Darkening skies still carry a sense of dread for Mercy co-workers who endured the tornado that destroyed the hospital in Joplin in 2011. But time has helped temper those feelings, and storm-hardened features integrated into the new hospital give co-workers confidence they can care for patients in case of another devastating storm.
“I grew up on a farm, so I’ve always been attuned to the weather,” said Kevin Kepley, critical care nurse manager in Joplin. “For a while, we were on high alert, but now it doesn’t really bother me as much. There’s a sense of comfort knowing the windows in the critical care areas are rated for hurricane wind speeds. And knowing there are hurricane doors that we can close to create a safe zone for our patients.”
The historic tornado offered many lessons about how to build facilities that could withstand a destructive storm. Features like laminated safety glass, concrete exterior panels and below-grade shelters were incorporated into the new hospital, opened in 2015. Mercy did not stop there. Knowing many Mercy facilities lie in zones prone to tornadoes, Mercy has built storm-hardened features into projects across Arkansas, Kansas, Missouri and Oklahoma.

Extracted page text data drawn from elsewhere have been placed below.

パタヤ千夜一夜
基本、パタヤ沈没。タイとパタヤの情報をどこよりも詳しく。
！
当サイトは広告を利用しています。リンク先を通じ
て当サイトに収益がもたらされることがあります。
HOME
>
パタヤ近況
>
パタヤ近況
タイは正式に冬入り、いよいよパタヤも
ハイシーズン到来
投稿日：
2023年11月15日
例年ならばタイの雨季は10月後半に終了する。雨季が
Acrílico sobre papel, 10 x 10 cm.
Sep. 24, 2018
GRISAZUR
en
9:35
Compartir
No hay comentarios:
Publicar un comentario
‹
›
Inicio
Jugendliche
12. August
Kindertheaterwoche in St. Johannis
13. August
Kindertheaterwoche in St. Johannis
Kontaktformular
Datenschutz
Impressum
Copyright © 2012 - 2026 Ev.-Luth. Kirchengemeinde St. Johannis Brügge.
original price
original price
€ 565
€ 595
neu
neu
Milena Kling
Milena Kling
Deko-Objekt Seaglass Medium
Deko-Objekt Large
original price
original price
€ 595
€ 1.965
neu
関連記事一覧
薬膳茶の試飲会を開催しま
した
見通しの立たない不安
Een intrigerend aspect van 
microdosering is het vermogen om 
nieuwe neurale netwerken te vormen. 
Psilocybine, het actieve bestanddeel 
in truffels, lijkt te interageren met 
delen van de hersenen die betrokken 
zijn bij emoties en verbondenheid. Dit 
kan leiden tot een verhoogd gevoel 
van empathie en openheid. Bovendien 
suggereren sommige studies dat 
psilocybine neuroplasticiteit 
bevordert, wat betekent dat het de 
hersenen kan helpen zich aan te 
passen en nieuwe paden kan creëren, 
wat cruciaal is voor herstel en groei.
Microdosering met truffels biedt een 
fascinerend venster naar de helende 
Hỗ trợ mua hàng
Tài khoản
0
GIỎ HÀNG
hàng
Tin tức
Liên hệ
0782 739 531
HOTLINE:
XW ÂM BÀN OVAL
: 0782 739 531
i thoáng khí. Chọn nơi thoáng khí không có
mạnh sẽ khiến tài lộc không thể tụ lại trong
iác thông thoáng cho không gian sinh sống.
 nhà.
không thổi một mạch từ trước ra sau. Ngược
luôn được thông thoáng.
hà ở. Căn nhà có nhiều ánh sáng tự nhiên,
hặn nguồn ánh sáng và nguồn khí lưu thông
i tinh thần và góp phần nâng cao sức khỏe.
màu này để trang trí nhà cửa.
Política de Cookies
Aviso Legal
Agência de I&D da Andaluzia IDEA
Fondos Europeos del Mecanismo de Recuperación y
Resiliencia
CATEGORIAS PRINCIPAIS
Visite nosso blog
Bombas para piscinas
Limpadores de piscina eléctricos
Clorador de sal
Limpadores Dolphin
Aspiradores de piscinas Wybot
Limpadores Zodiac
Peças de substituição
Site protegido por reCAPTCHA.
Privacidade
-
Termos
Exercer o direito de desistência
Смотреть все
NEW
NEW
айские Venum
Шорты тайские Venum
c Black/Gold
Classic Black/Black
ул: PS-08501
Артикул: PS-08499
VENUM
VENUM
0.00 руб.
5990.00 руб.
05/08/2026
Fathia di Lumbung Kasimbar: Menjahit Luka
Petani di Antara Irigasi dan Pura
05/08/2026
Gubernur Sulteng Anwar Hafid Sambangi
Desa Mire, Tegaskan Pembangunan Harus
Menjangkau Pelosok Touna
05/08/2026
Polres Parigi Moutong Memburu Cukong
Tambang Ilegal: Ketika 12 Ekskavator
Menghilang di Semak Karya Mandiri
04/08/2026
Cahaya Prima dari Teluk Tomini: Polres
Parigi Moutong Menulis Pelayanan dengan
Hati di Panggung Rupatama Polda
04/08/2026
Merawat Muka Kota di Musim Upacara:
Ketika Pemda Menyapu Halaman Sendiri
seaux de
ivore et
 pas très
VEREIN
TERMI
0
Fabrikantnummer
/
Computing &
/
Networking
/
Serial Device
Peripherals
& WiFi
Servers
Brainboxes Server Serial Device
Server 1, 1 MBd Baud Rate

The features vary by community and by the type of facility. Clinics serving ambulatory patients can be evacuated quickly, so they are most likely to feature just safety glass and small shelters. In hospitals, patients and co-workers must shelter in place, so more storm-hardened features, including lightweight concrete roofs and concrete-enclosed stairwells, are integrated into designs, said John Farnen, Mercy vice president of planning, design and construction.

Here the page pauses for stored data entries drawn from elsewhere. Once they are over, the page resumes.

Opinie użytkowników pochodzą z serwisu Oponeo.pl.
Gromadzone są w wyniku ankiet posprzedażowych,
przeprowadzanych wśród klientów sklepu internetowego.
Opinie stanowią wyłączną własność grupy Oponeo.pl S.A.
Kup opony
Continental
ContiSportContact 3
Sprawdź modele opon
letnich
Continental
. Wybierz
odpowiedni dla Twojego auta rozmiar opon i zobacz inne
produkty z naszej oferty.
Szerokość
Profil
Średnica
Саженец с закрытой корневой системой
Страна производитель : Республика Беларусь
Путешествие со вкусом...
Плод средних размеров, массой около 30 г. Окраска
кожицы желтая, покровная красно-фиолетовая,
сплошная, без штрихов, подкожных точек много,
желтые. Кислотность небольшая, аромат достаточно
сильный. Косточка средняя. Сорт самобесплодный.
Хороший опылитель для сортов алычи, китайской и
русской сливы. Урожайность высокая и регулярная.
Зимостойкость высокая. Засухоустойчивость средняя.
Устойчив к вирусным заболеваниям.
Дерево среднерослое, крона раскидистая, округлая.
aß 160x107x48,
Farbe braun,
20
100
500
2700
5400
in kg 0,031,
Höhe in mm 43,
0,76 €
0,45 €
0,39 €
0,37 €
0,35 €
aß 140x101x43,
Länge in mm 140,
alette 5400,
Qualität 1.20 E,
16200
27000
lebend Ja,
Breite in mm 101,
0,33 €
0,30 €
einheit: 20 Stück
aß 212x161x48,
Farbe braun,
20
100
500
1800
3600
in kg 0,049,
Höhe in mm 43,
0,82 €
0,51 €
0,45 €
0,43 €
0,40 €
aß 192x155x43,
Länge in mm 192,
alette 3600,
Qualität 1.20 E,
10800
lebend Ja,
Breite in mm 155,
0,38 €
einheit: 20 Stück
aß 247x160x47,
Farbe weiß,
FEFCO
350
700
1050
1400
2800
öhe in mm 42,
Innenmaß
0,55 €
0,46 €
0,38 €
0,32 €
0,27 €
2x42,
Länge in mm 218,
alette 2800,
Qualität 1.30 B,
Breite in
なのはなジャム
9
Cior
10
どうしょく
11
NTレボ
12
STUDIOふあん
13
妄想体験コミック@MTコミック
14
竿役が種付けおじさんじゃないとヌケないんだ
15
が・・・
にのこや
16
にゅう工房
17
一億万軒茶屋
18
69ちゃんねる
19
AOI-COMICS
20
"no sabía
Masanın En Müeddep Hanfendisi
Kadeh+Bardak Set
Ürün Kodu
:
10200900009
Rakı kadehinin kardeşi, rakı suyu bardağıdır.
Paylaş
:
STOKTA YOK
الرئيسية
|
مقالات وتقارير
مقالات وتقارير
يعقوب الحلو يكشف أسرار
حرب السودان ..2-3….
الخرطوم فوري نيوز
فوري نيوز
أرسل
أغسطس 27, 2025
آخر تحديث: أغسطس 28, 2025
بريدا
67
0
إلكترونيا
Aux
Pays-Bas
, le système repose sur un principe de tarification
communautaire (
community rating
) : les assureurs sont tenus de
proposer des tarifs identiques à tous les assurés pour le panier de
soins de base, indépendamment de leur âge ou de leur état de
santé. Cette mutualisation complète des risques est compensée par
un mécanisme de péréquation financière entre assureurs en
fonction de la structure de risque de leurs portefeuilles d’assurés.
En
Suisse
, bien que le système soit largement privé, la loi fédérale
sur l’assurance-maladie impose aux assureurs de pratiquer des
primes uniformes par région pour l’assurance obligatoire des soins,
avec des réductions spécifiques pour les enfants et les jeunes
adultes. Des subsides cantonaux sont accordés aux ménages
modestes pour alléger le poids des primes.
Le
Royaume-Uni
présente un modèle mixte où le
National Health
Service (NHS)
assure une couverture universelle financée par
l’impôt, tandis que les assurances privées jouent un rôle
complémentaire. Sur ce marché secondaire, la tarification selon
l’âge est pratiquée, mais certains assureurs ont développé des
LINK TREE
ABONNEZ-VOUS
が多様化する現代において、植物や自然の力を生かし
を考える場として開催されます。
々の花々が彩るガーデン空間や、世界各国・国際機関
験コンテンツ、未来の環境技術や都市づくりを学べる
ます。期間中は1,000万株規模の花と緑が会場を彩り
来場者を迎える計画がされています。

“In a hospital, we do more, because we can’t easily vacate a hospital tower or move patients to a basement,” he said.
Maintaining power during a disaster is paramount, and all new Mercy facilities are served by two substations in addition to generators enclosed in concrete bunkers. Electric cables are buried to prevent lines being downed by debris.
For every project, local leaders evaluate risks and decide which features are necessary, Farnen said. Mercy has found storm-hardened features generally add a 2-3 percent increase to a project’s budget.

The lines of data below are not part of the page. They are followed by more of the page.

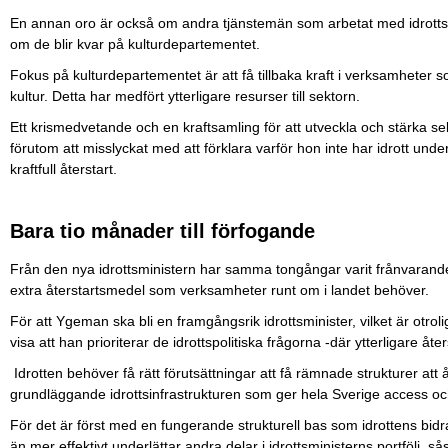
En annan oro är också om andra tjänstemän som arbetat med idrottsf
om de blir kvar på kulturdepartementet.
Fokus på kulturdepartementet är att få tillbaka kraft i verksamhet
kultur. Detta har medfört ytterligare resurser till sektorn.
Ett krismedvetande och en kraftsamling för att utveckla och stärka sek
förutom att misslyckat med att förklara varför hon inte har idrott und
kraftfull återstart.
Bara tio månader till förfogande
Från den nya idrottsministern har samma tongångar varit frånvarande, 
extra återstartsmedel som verksamheter runt om i landet behöver.
För att Ygeman ska bli en framgångsrik idrottsminister, vilket är otroli
visa att han prioriterar de idrottspolitiska frågorna -där ytterligare åte
Idrotten behöver få rätt förutsättningar att få rämnade strukturer att 
grundläggande idrottsinfrastrukturen som ger hela Sverige access och t
För det är först med en fungerande strukturell bas som idrottens bidrag
än mer effektivt underlättar andra delar i idrottsministerns portfölj, s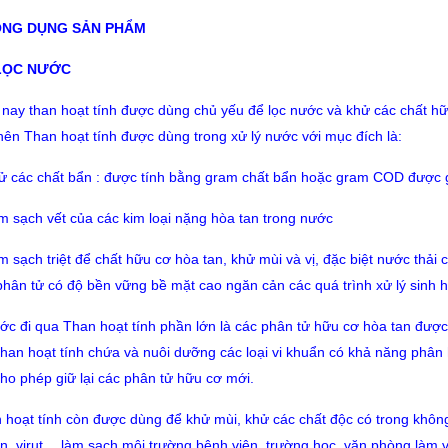
ÔNG DỤNG SẢN PHẨM
 LỌC NƯỚC
 nay than hoạt tính được dùng chủ yếu để lọc nước và khử các chất hữ
nên Than hoạt tính được dùng trong xử lý nước với mục đích là:
ử các chất bẩn : được tính bằng gram chất bẩn hoặc gram COD được giữ
m sạch vết của các kim loại nặng hòa tan trong nước
m sạch triệt để chất hữu cơ hòa tan, khử mùi và vị, đặc biệt nước thả
phân tử có độ bền vững bề mặt cao ngăn cản các quá trình xử lý sinh h
ớc đi qua Than hoạt tính phần lớn là các phân tử hữu cơ hòa tan được l
Than hoạt tính chứa và nuôi dưỡng các loại vi khuẩn có khả năng phân
cho phép giữ lại các phân tử hữu cơ mới.
 hoạt tính còn được dùng để khử mùi, khử các chất độc có trong không
n, virut… làm sạch môi trường bệnh viện, trường học, văn phòng làm 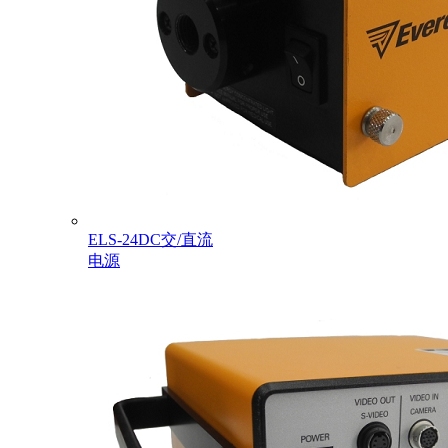
ELS-24DC交/直流
电源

“Each facility is a little bit different, and local leaders know their community best,” Farnen said.
In St. Louis, near the New Madrid fault, new facilities incorporate earthquake-resistant features not needed elsewhere, for example.
Safety considerations have to be weighed against the desire to create a warm, welcoming hospital for visitors and spaces that promote healing for patients, Farnen said.
“Below ground is still the best place to be, no matter what we do to a building, but that’s not what’s best for patients. Patients need natural light to heal. Code requires all patient rooms have windows - and that’s for good reason,” he said.
As a result, building designs try to strike a balance between aesthetics and safety.
“We can design the building in a way that it doesn’t look like a concrete fortress. There will be a concrete roof, but people don’t even know it’s concrete,” he said. “It has the look and feel that we want, but we can still make it as safe as possible.”
Tornado season is generally considered to peak from April through June, and Joplin and other communities across Mercy have already had storm warnings this year.
Storm season always causes tension in the Joplin area, said Dennis Manley, chief nursing officer for Mercy Joplin and Carthage.
“We have a heightened sense of awareness and with that comes an increased level of anxiety,” he said. “The added storm hardening that was included in the construction of the new hospital provides a level of comfort and a sense of additional protection from the unpredictable severe weather that we experience this time of year.”
Farnen said he has confidence that the storm-hardened features will ensure co-worker and patient safety during a tornado. There’s no data to prove that, however.
“Different components have been tested, but there hasn’t been a test of the entire building with storm-hardened features Mercy now puts in place,” he said. “I hope there never is, because I hope Joplin was once in a lifetime.”